#  > Telecomunicações >  > Mikrotik >  >  Omnitik Parou

## RaphaLSantos

Boa tarde, pessoal do UnderLinux.
Novamente venho por meio desse topico pedir a ajuda de vocês.

Tenho duas torres operando com Omnitik, porem a alguns dias aconteceu um raio queimando aparentemente só a fonte da Omnitik.

A fonte da Omnitik é de 28v 2.57a e nao tem para comprar. Tenho aqui uma fonte da Ubiquiti de 24v 0.5a.

Essa fonte quebra o galho na minha situação ela vai ligar a antena e operar ?

----------


## eduardomazolini

Sim

----------


## gandhi

Quebra o galho mas pode fazer sua omimi travar, como aconteceu com o Que uso, então use só para não deixar seus clientes sem net, mas já corre atrás da original blz.

----------


## rubem

Não só quebra o galho, QUALQUER fonte de 15 a 28V serve, desde que com corrente maior que algo tipo 1A, pode ser usada indefinidamente

Omnitik consome pouco, vem com fonte grande na versão que tem saídas POE, porque aí ela alimentaria também outros equipamentos.

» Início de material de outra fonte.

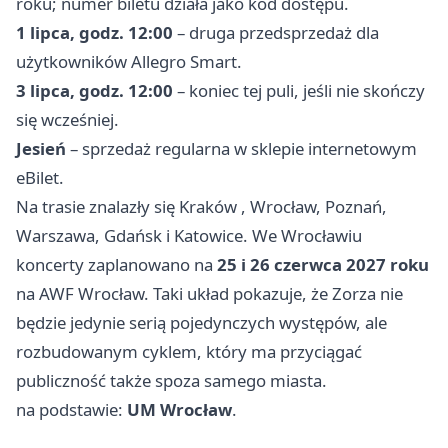
roku; numer biletu działa jako kod dostępu.
1 lipca, godz. 12:00
– druga przedsprzedaż dla
użytkowników Allegro Smart.
3 lipca, godz. 12:00
– koniec tej puli, jeśli nie skończy
się wcześniej.
Jesień
– sprzedaż regularna w sklepie internetowym
eBilet.
Na trasie znalazły się
Kraków
, Wrocław, Poznań,
Warszawa, Gdańsk i Katowice. We Wrocławiu
koncerty zaplanowano na
25 i 26 czerwca 2027 roku
na AWF Wrocław. Taki układ pokazuje, że Zorza nie
będzie jedynie serią pojedynczych występów, ale
rozbudowanym cyklem, który ma przyciągać
publiczność także spoza samego miasta.
na podstawie:
UM Wrocław
.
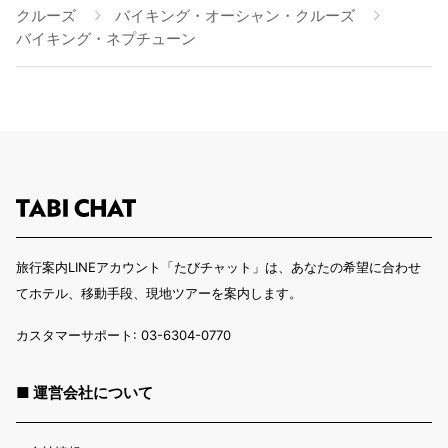
クルーズ
バイキング・オーシャン・クルーズ
バイキング・ネプチューン
旅行案内LINEアカウント「たびチャット」は、あなたの希望に合わせ
てホテル、移動手段、現地ツアーを案内します。
カスタマーサポート: 03-6304-0770
■ 運営会社について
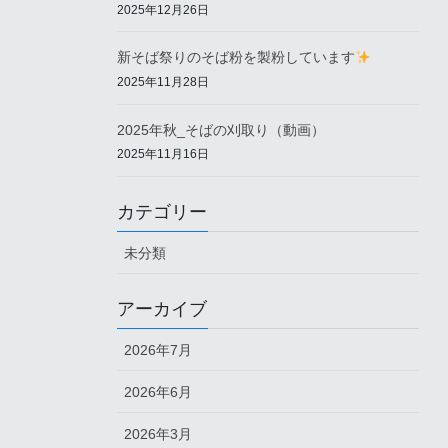
2025年12月26日
新そば祭りのそば粉を製粉しています
2025年11月28日
2025年秋_そばの刈取り（動画）
2025年11月16日
カテゴリー
未分類
アーカイブ
2026年7月
2026年6月
2026年3月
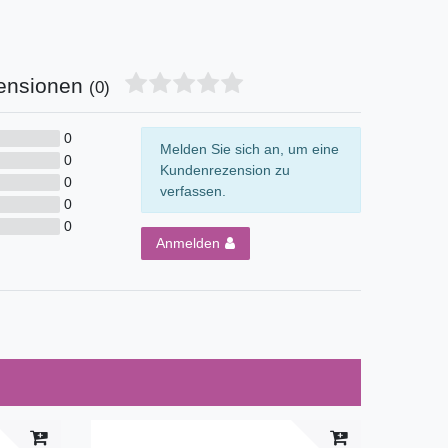
ensionen
(0)
0
Melden Sie sich an, um eine
0
Kundenrezension zu
0
verfassen.
0
0
Anmelden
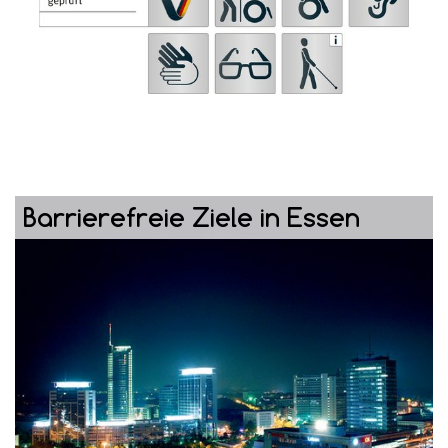
Barrierefreie Ziele in Essen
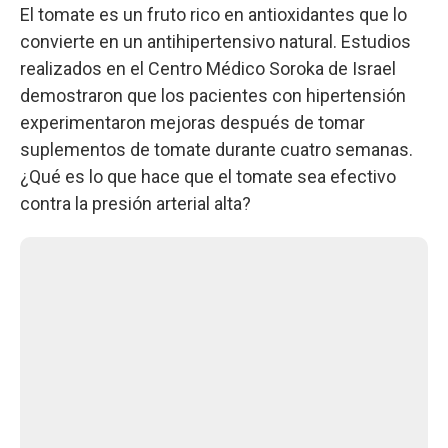
El tomate es un fruto rico en antioxidantes que lo
convierte en un antihipertensivo natural. Estudios
realizados en el Centro Médico Soroka de Israel
demostraron que los pacientes con hipertensión
experimentaron mejoras después de tomar
suplementos de tomate durante cuatro semanas.
¿Qué es lo que hace que el tomate sea efectivo
contra la presión arterial alta?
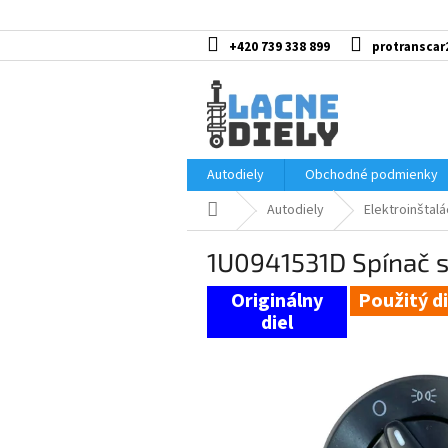
Prejsť
na
obsah
+420 739 338 899
protranscar
Autodiely
Obchodné podmienky
Domov
Autodiely
Elektroinštalá
1U0941531D Spínač s
Použitý di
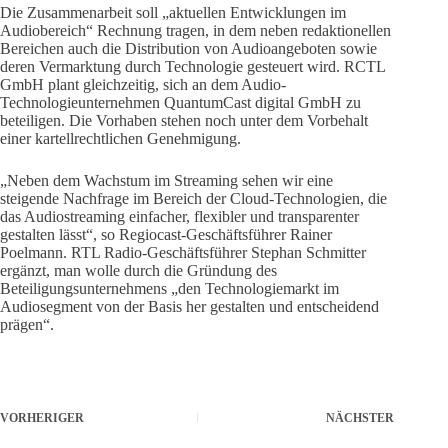
Die Zusammenarbeit soll „aktuellen Entwicklungen im
Audiobereich“ Rechnung tragen, in dem neben redaktionellen
Bereichen auch die Distribution von Audioangeboten sowie
deren Vermarktung durch Technologie gesteuert wird. RCTL
GmbH plant gleichzeitig, sich an dem Audio-
Technologieunternehmen QuantumCast digital GmbH zu
beteiligen. Die Vorhaben stehen noch unter dem Vorbehalt
einer kartellrechtlichen Genehmigung.
„Neben dem Wachstum im Streaming sehen wir eine
steigende Nachfrage im Bereich der Cloud-Technologien, die
das Audiostreaming einfacher, flexibler und transparenter
gestalten lässt“, so Regiocast-Geschäftsführer Rainer
Poelmann. RTL Radio-Geschäftsführer Stephan Schmitter
ergänzt, man wolle durch die Gründung des
Beteiligungsunternehmens „den Technologiemarkt im
Audiosegment von der Basis her gestalten und entscheidend
prägen“.
VORHERIGER
NÄCHSTER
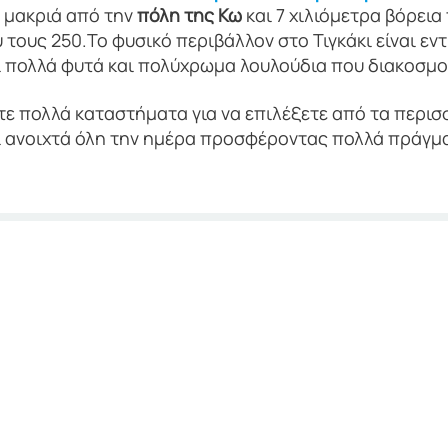
α μακριά από την
πόλη της Κω
και 7 χιλιόμετρα βόρεια
υ τους 250.Το φυσικό περιβάλλον στο Τιγκάκι είναι ε
ι πολλά φυτά και πολύχρωμα λουλούδια που διακοσμού
τε πολλά καταστήματα για να επιλέξετε από τα περισ
ι ανοιχτά όλη την ημέρα προσφέροντας πολλά πράγμ
π, μπαρ και ντίσκο εγγυώνται μια ικανοπο
ωή που μπορεί να διαρκέσει μέχρι το πρω
αύσουν κολύμπι, ηλιοθεραπεία και αθλήματα στην αμ
ν), η οποία έχει απονεμηθεί περισσότερες από μία φο
αρή, αλλά και λόγω της εξαιρετικής οργάνωσης και τ
αι πολύ ρηχά, καθιστώντας το ιδανικό για οικογένειες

Ela mesma consome menos de 12W (Tanto no modelo POE como no comum), se usar fonte 24V 1A (24*1= 24W) isso é menos que metade da capacidade da fonte, ou seja, tem 100% de margem de segurança! Pode usar de modo fixo, não só temporario.

Mas essa fonte 24V 0,5A realmente tem que ser temporária. Pega qualquer outra fonte minimamente maior, não precisa exagerar com 2,57A.

----------